The past year has seen an unprecedented growth in cyber crime in terms of scale, global impact and rate of spread; May’s WannaCry ransomware attack alone is believed to have affected almost a quarter of a million computers across 150 countries, with victims ranging from individuals to massive corporations. We live in an age where companies of all sizes must put in place robust cyber security practices, or risk facing the consequences. Here are six of the most essential practices your company needs to employ if it to protect itself against cyber crime.
- Make cyber security a strategic priority. The security of your systems and data should stem from robust strategies. You need to understand where the risk points are, what they are, what preventative security measures you can take, and what you can do to minimize damage if you do come under cyber attack.
- Employ rigorous password management practices. Develop a rigorous password policy, and put measures in place to ensure it is enforced.

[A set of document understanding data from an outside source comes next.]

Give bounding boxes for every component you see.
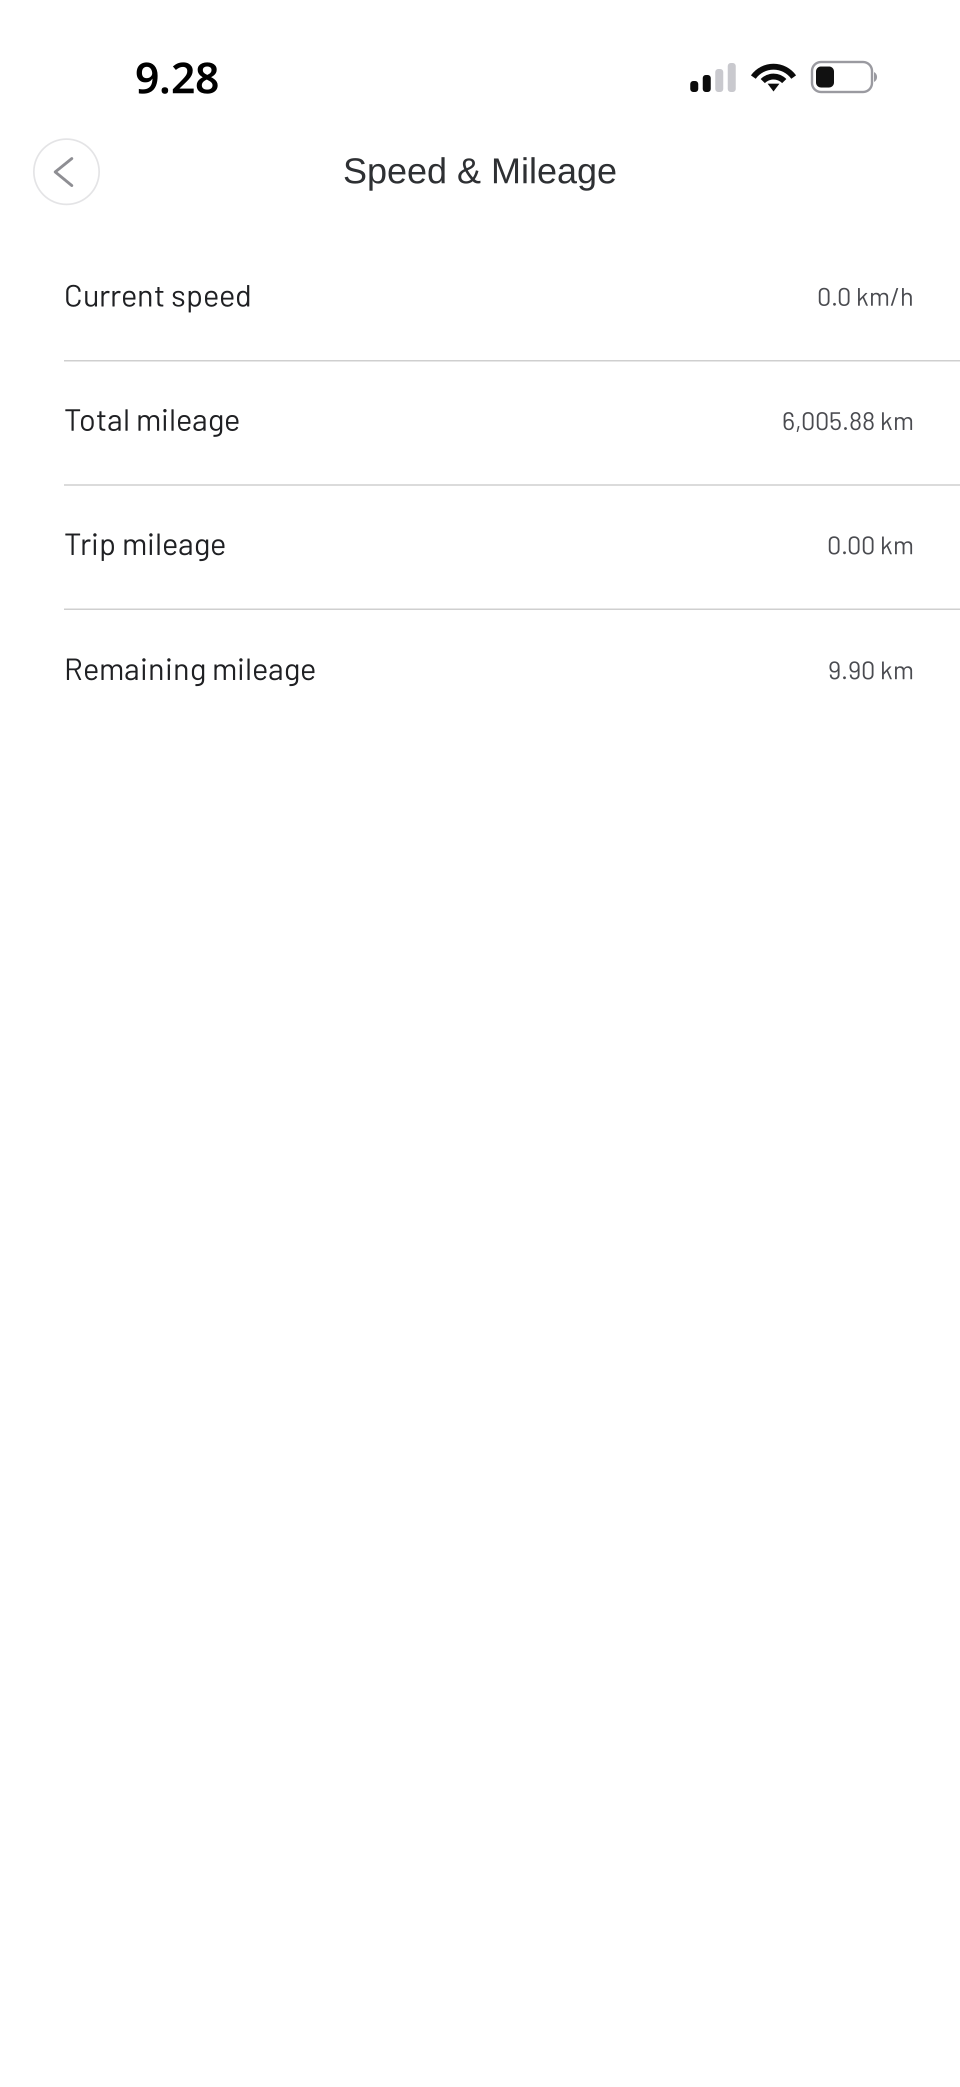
staticText: Trip mileage	[64, 524, 226, 561]
staticText: 6,005.88 km	[782, 405, 914, 435]
staticText: Speed & Mileage	[343, 151, 617, 191]
staticText: Remaining mileage	[64, 649, 316, 686]
staticText: 0.0 km/h	[817, 280, 914, 311]
staticText: Current speed	[64, 276, 252, 312]
staticText: 0.00 km	[827, 529, 914, 559]
staticText: 9.90 km	[828, 654, 914, 684]
staticText: Total mileage	[64, 400, 240, 437]
button[interactable]: Back	[33, 138, 100, 205]
staticText: 9.28	[135, 48, 219, 105]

Remember that this doesn’t just apply to PCs, workstations or mobile devices; the Internet of Things means there is an endless variety of connected smart devices that could present a possible entry point for a cyber attack on your business network if you fail to change default passwords.
- Remember the importance of data backup. Cyber crime can take many forms, but ransomware attacks that threaten loss of vital business data are on the rise. Minimize your exposure to data loss by backing up regularly to either a physical server (on or off-site) or ideally a reliable cloud-based data backup platform.
- Ensure regulatory compliance. Make sure your business operations comply with relevant regulations and standards such as the Payment Card Industry Data Security Standard (PCI DSS), ISO standards, and any data protection and privacy laws relevant to your industry. Ensuring compliance will strengthen your cyber security stance, and also reduce your exposure to potential regulatory or even legal censure in the event of a data breach.
- Be aware of social engineering. It’s all too easy to think of cybercrime as a highly technological activity involving complex hacking techniques, viruses, malware and ransomware. But cyber crime can also involve social engineering – any of a thousand different online, phone or face-to-face con tricks designed to fool employees into revealing sign-in details or passwords, or to otherwise compromise your company’s security. Educate your employees on how to recognize and avoid attempts at social engineering.
Keep operating systems and software up to date. Many cyber security breaches come from hackers exploiting vulnerabilities in older operating systems or software. Minimize your exposure to risk by always ensuring your systems are up to date with the latest patches. Automate this process wherever possible, and have a regular schedule to manually update in cases where it can’t be automated.
Cyber criminals are becoming ever more sophisticated in their attacks, but by following these six core principles, you can reduce your risk of falling victim to cyber crime and minimize the damage to your company and its reputation should the worst happen.